**WORK TO COMPLETE**
Exactly as written, print the lines from the top of the listing through the line containing "सामग्री खरिदको काम"; include no pictures.

**EXTRACTED RECORDS**
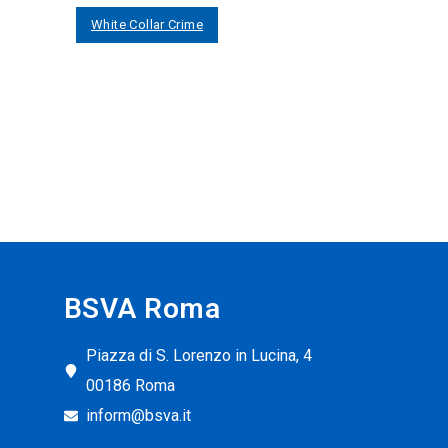
White Collar Crime
BSVA Roma
Piazza di S. Lorenzo in Lucina, 4
00186 Roma
inform@bsva.it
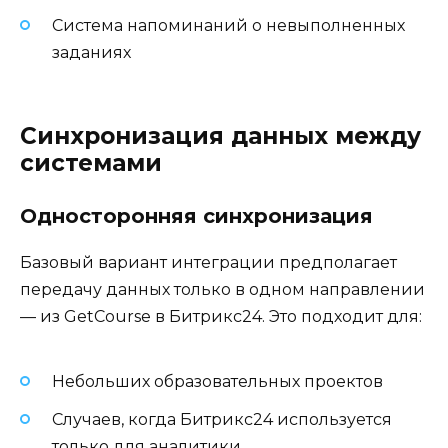
Система напоминаний о невыполненных
заданиях
Синхронизация данных между
системами
Односторонняя синхронизация
Базовый вариант интеграции предполагает
передачу данных только в одном направлении
— из GetCourse в Битрикс24. Это подходит для:
Небольших образовательных проектов
Случаев, когда Битрикс24 используется
только для аналитики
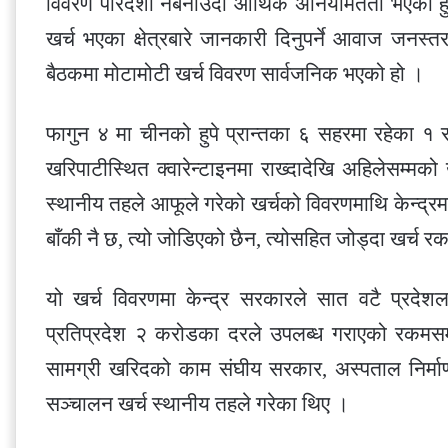
विवरण पारदर्शी नबनाउँदा आर्थिक अनियमितता भएको हुन सक
खर्च भएका क्षेत्रबारे जानकारी दिनुपर्ने आवाज जनस्
बैठकमा मोटामोटी खर्च विवरण सार्वजनिक भएको हो ।
फागुन ४ मा चीनको हुपे प्रान्तका ६ सहरमा रहेका १ 
खरिपाटीस्थित क्वारेन्टाइनमा राख्दादेखि अहिलेसम्म
स्थानीय तहले आफूले गरेको खर्चको विवरणमाथि केन्द्र
बाँकी नै छ, त्यो जोडिएको छैन, त्योसहित जोड्दा खर्च र
यो खर्च विवरणमा केन्द्र सरकारले सात वटै प्रदेश
प्रतिप्रदेश २ करोडका दरले उपलब्ध गराएको रक
सामग्री खरिदको काम संघीय सरकार, अस्पताल निर्माण र
सञ्चालन खर्च स्थानीय तहले गरेका थिए ।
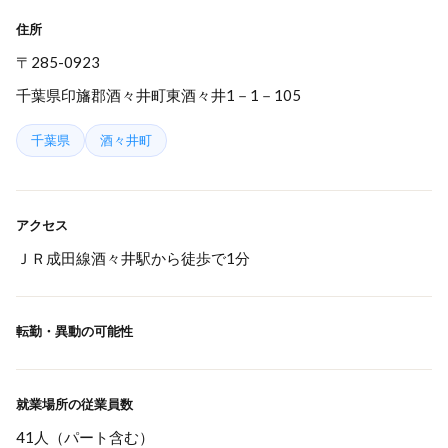
住所
〒285-0923
千葉県印旛郡酒々井町東酒々井1－1－105
千葉県
酒々井町
アクセス
ＪＲ成田線酒々井駅から徒歩で1分
転勤・異動の可能性
就業場所の従業員数
41人（パート含む）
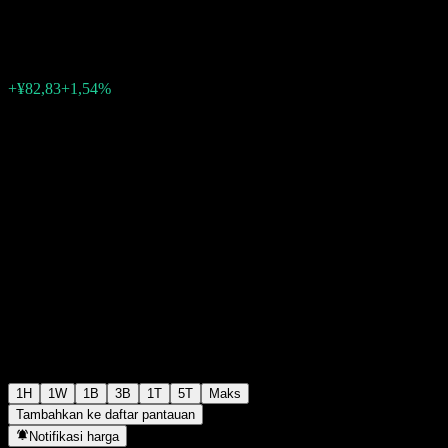
¥5.449,32
0
+¥82,83
+1,54%
Friday 07:00
1H
1W
1B
3B
1T
5T
Maks
Tambahkan ke daftar pantauan
Notifikasi harga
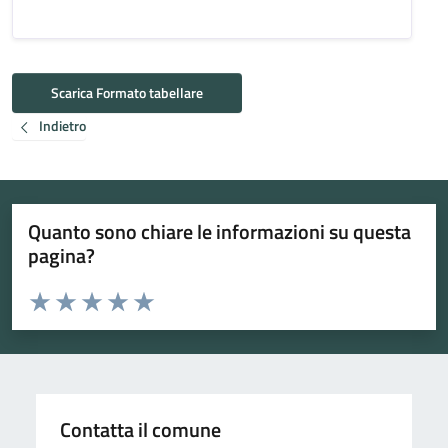
Scarica Formato tabellare
Indietro
Quanto sono chiare le informazioni su questa
pagina?
Valuta da 1 a 5 stelle la pagina
Valuta 1 stelle su 5
Valuta 2 stelle su 5
Valuta 3 stelle su 5
Valuta 4 stelle su 5
Valuta 5 stelle su 5
Contatta il comune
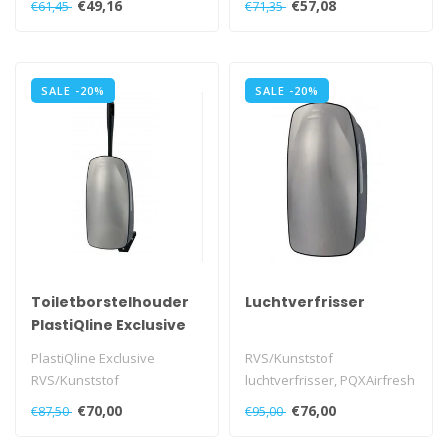
€49,16
€57,08
€61,45
€71,35
PQXSoap9..
functie, PQXJumb..
SALE -20%
SALE -20%
Toiletborstelhouder
Luchtverfrisser
PlastiQline Exclusive
PlastiQline Exclusive
RVS/Kunststof
RVS/Kunststof
luchtverfrisser, PQXAirfresh
toiletborstelhouder,
€70,00
€76,00
€87,50
€95,00
PQXBrush..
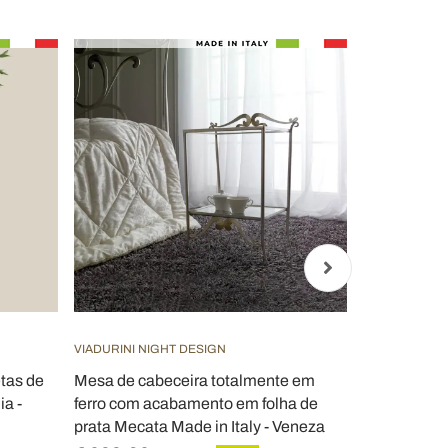
VIADURINI NIGHT DESIGN
VIADURINI CL
tas de
Mesa de cabeceira totalmente em
Cômoda com
ia -
ferro com acabamento em folha de
e puxadores
prata Mecata Made in Italy - Veneza
Itália - Adit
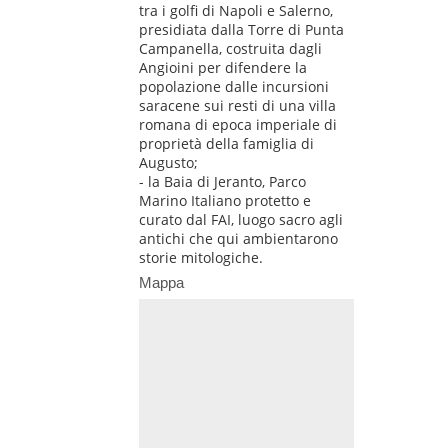
tra i golfi di Napoli e Salerno,
presidiata dalla Torre di Punta
Campanella, costruita dagli
Angioini per difendere la
popolazione dalle incursioni
saracene sui resti di una villa
romana di epoca imperiale di
proprietà della famiglia di
Augusto;
- la Baia di Jeranto, Parco
Marino Italiano protetto e
curato dal FAI, luogo sacro agli
antichi che qui ambientarono
storie mitologiche.
Mappa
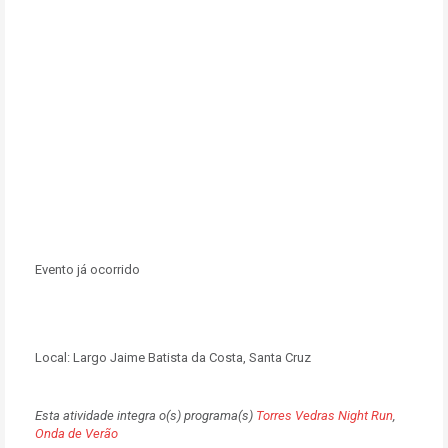
Evento já ocorrido
Local:
Largo Jaime Batista da Costa, Santa Cruz
Esta atividade integra o(s) programa(s)
Torres Vedras Night Run
,
Onda de Verão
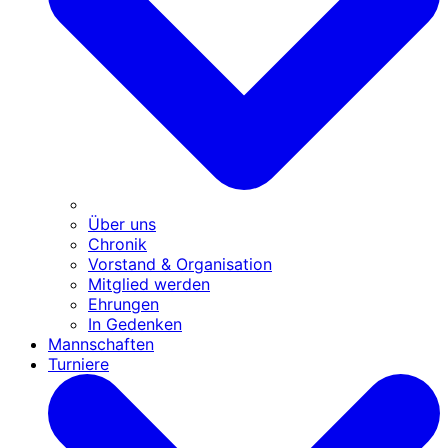
Über uns
Chronik
Vorstand & Organisation
Mitglied werden
Ehrungen
In Gedenken
Mannschaften
Turniere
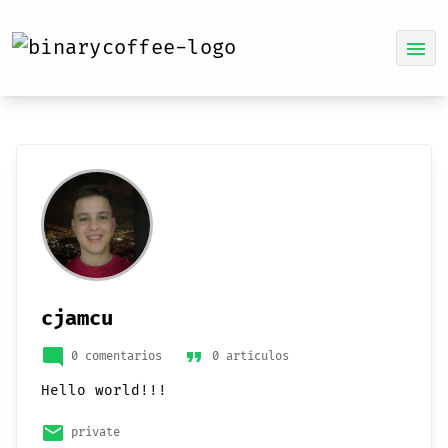
menu
cjamcu
mode_comment
format_quote
0 comentarios
0 artículos
Hello world!!!
email
private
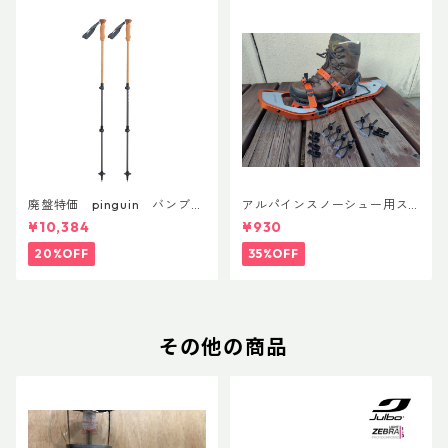
廃盤特価 pinguin バンブー
アルパインスノーシュー用ス
FLフォーム(ペア)
トラップキャッチ(ペア)
¥10,384
¥930
20%OFF
35%OFF
その他の商品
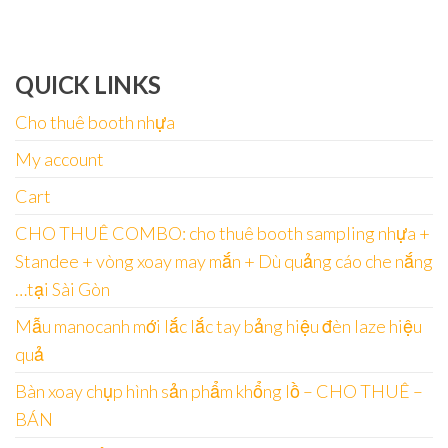
QUICK LINKS
Cho thuê booth nhựa
My account
Cart
CHO THUÊ COMBO: cho thuê booth sampling nhựa +
Standee + vòng xoay may mắn + Dù quảng cáo che nắng
…tại Sài Gòn
Mẫu manocanh mới lắc lắc tay bảng hiệu đèn laze hiệu
quả
Bàn xoay chụp hình sản phẩm khổng lồ – CHO THUÊ –
BÁN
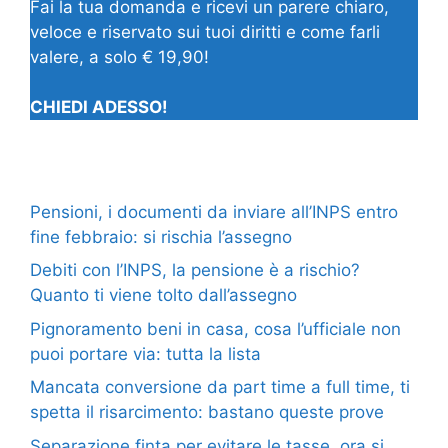
Fai la tua domanda e ricevi un parere chiaro,
veloce e riservato sui tuoi diritti e come farli
valere, a solo € 19,90!
CHIEDI ADESSO!
Pensioni, i documenti da inviare all’INPS entro
fine febbraio: si rischia l’assegno
Debiti con l’INPS, la pensione è a rischio?
Quanto ti viene tolto dall’assegno
Pignoramento beni in casa, cosa l’ufficiale non
puoi portare via: tutta la lista
Mancata conversione da part time a full time, ti
spetta il risarcimento: bastano queste prove
Separazione finta per evitare le tasse, ora si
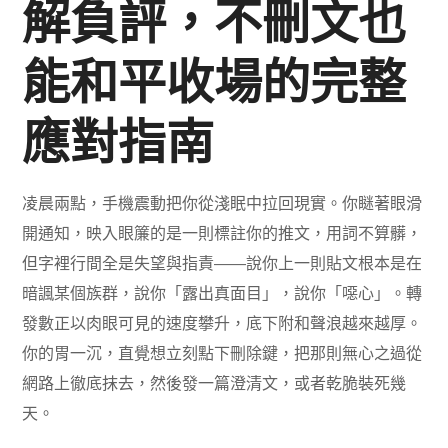
解負評，不刪文也
能和平收場的完整
應對指南
凌晨兩點，手機震動把你從淺眠中拉回現實。你瞇著眼滑
開通知，映入眼簾的是一則標註你的推文，用詞不算髒，
但字裡行間全是失望與指責——說你上一則貼文根本是在
暗諷某個族群，說你「露出真面目」，說你「噁心」。轉
發數正以肉眼可見的速度攀升，底下附和聲浪越來越厚。
你的胃一沉，直覺想立刻點下刪除鍵，把那則無心之過從
網路上徹底抹去，然後發一篇澄清文，或者乾脆裝死幾
天。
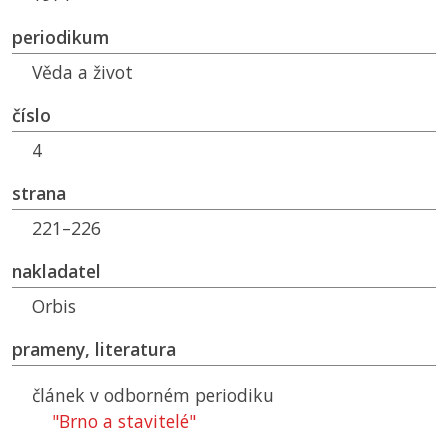
periodikum
Věda a život
číslo
4
strana
221–226
nakladatel
Orbis
prameny, literatura
článek v odborném periodiku
"Brno a stavitelé"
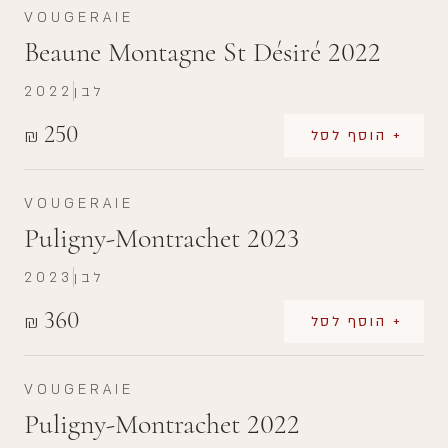
VOUGERAIE
Beaune Montagne St Désiré 2022
לבן
2022
250
₪
+ הוסף לסל
VOUGERAIE
Puligny-Montrachet 2023
לבן
2023
360
₪
+ הוסף לסל
VOUGERAIE
Puligny-Montrachet 2022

**REPLY TO THE EXERCISE**
White Collar Crime
BSVA Roma
Piazza di S. Lorenzo in Lucina, 4
00186 Roma
inform@bsva.it
Система напоминаний о невыполненных
заданиях
Синхронизация данных между
системами
Односторонняя синхронизация
Базовый вариант интеграции предполагает
передачу данных только в одном направлении
— из GetCourse в Битрикс24. Это подходит для:
Небольших образовательных проектов
Случаев, когда Битрикс24 используется
только для аналитики
विवरण पारदर्शी नबनाउँदा आर्थिक अनियमितता भएको हुन सक
खर्च भएका क्षेत्रबारे जानकारी दिनुपर्ने आवाज जनस्
बैठकमा मोटामोटी खर्च विवरण सार्वजनिक भएको हो ।
फागुन ४ मा चीनको हुपे प्रान्तका ६ सहरमा रहेका १ 
खरिपाटीस्थित क्वारेन्टाइनमा राख्दादेखि अहिलेसम्म
स्थानीय तहले आफूले गरेको खर्चको विवरणमाथि केन्द्र
बाँकी नै छ, त्यो जोडिएको छैन, त्योसहित जोड्दा खर्च र
यो खर्च विवरणमा केन्द्र सरकारले सात वटै प्रदेश
प्रतिप्रदेश २ करोडका दरले उपलब्ध गराएको रक
सामग्री खरिदको काम संघीय सरकार, अस्पताल निर्माण र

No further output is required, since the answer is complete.